Rommerskirchen Erschütterndes Zeitdokument macht das Kriegsleid greifbar

Rommerskirchen · Es ist auch heute noch ein erschütterndes Zeitdokument, das Adi Deutzmann in den Händen hält. Erinnert es doch an den verheerenden Bombenangriff, den die neunte Bomberdivision der US-Army am 1. März 1945, wenige Wochen vor Kriegsende, auf Rommerskirchen flog. Mehr noch: Am Schicksal einer Familie macht ein Brief von Deutzmanns Onkel Hubert auch heute noch deutlich, welches Leid die Bürger des Ortes damals erfahren haben.

Der Brief, datiert vom 3. März 1945 und gerichtet an Huberts Bruder Reiner, schildert, was zwei Tage zuvor geschehen ist: "Lieber Bruder! Mit schwerem Herzen muß ich Dir nun eine ganz traurige Nachricht geben. - Aber fasse Dich, lieber Bruder, etwas Schlimmeres konnte Dich nicht treffen. Vorgestern wurde Rommerskirchen schwer heimgesucht, ein Bombenteppich wurde gelegt und viele Tote sind zu beklagen. Es sollen über 100 sein. Ich kann sie Dir drum auch nicht alle nennen. Nur die Dir nahe standen - Nagel Peter (Dein Schwager mit Frau und beiden Kindern)."

Noch im Februar 1945 war im Kirchturm von St. Peter eine Funkanlage installiert worden, an der Venloer Straße/Ecke Kirchgasse befand sich ein mit SS-Leuten besetztes Chiffrierbüro. Diese Einheit wollten die US-Bomber zerstören. 40 Bomber legten ab 11.01 Uhr den Ort in wenigen Minuten in Schutt und Asche, das Kirchenschiff wurde dem Erdboden gleich gemacht, nur der Turm blieb schwer beschädigt stehen. Erst im zweiten Absatz seines Briefes wagt Hubert seinem Bruder vom vollen Ausmaß der Tragödie zu berichten: "Deine Schwiegermutter hatte (...) ein paar Tage vorher, um Deine Familie im Bunker von Schmitz Michel sicher zu bringen, sie nach Rommerskirchen geholt. Nun wurden durch die vielen Bomben die Zugänge verschüttet und die Insassen waren bei sofortiger Hilfe bis auf 2 von etwa 50 Personen verloren. Deine liebe Frau (Franziska) hat noch kurze Zeit gelebt und wurde nach Nettesheim gebracht, wo sie starb, und Dein liebes Kind (Elisabeth) wurde im Bunker bereits tot gefunden. Lieber Bruder, jetzt habe ich Dir das große Leid mitgeteilt. Verurteile mich, aber ich hielt es für meine Pflicht. (...) Nimm es mir nicht übel, dass ich Dir gestern nicht schrieb, weil ich verhindert war. (...) Ich gebe diesen Brief einem Soldaten mit."

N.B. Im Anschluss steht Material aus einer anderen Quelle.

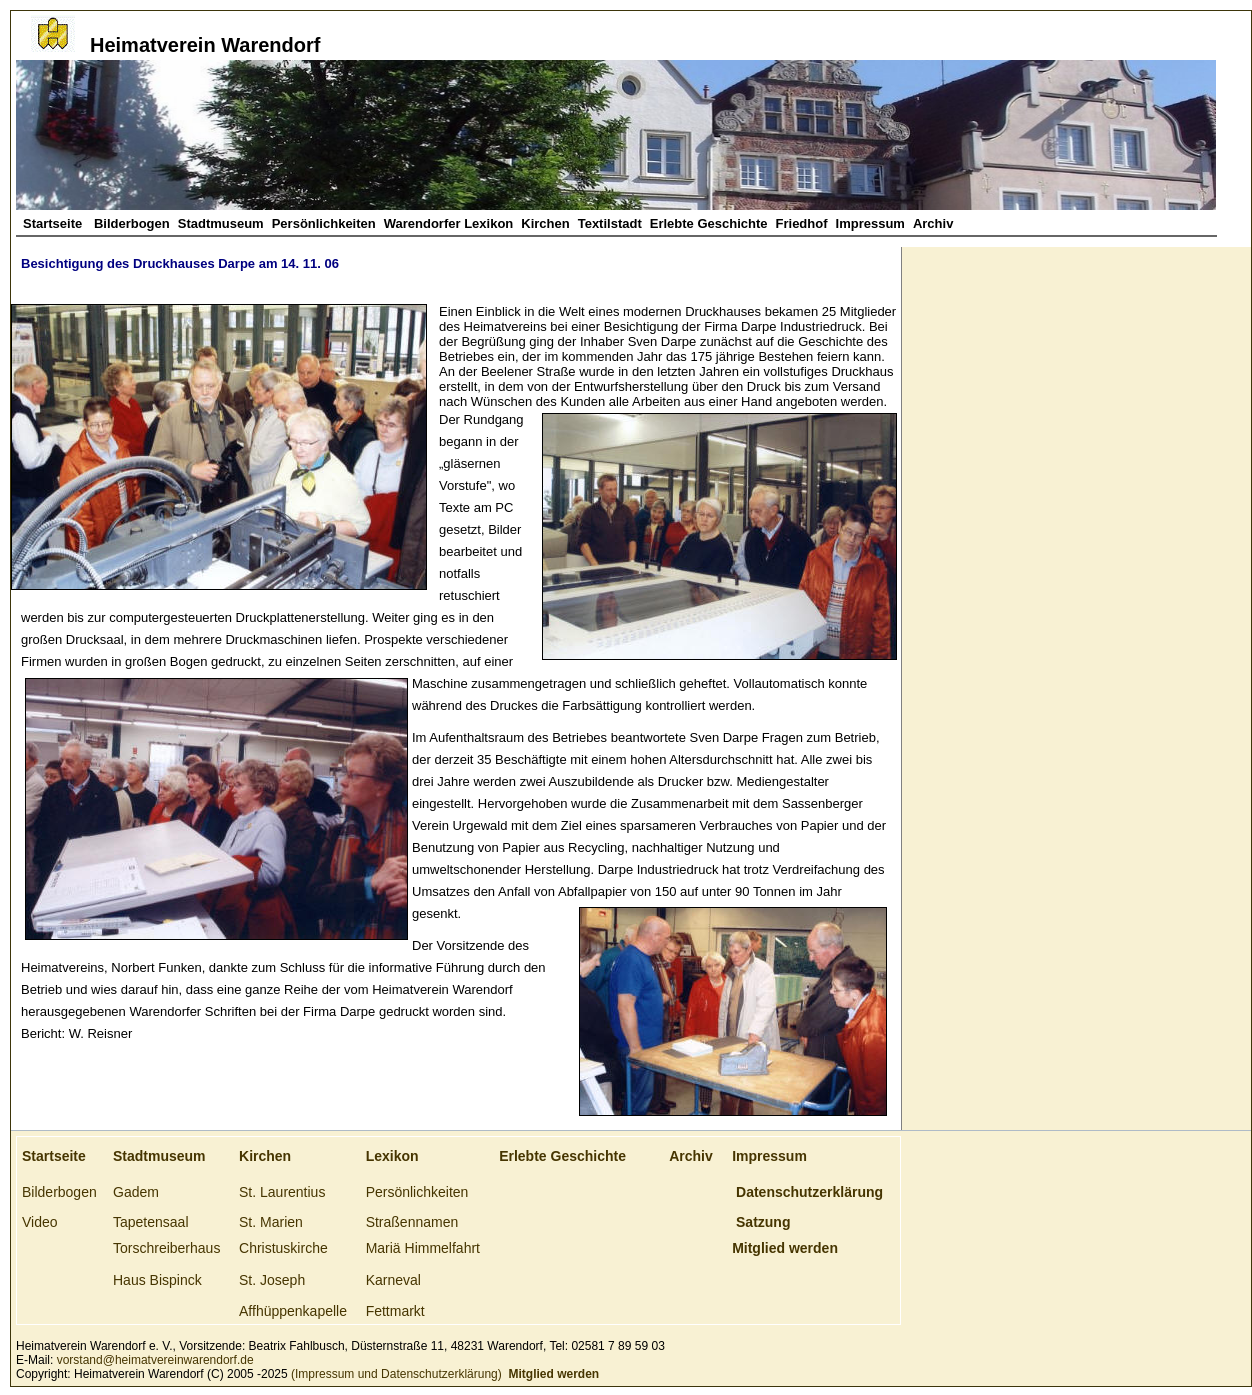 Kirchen (545, 223)
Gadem (136, 1192)
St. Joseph (272, 1280)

Heute weiß man, dass am Tag, als Hubert Deutzmann den Brief geschrieben hat, die zwischen 140 und 150 Todesopfer in einem Massengrab am "Clivver" beigesetzt wurden - allerdings nicht Franziska und Elisabeth, den Hubert schreibt weiter: "Die Beerdigung soll auch möglichst schnell stattfinden. Da habe ich gestern schweren Herzens das Grab für Deine beiden Lieben gemacht, und zwar auf unserem Familiengrab." Nachdem die ersten Kriegsschrecken überwunden waren, heiratete Reiner Deutzmann erneut und Sohn Adi kam zur Welt.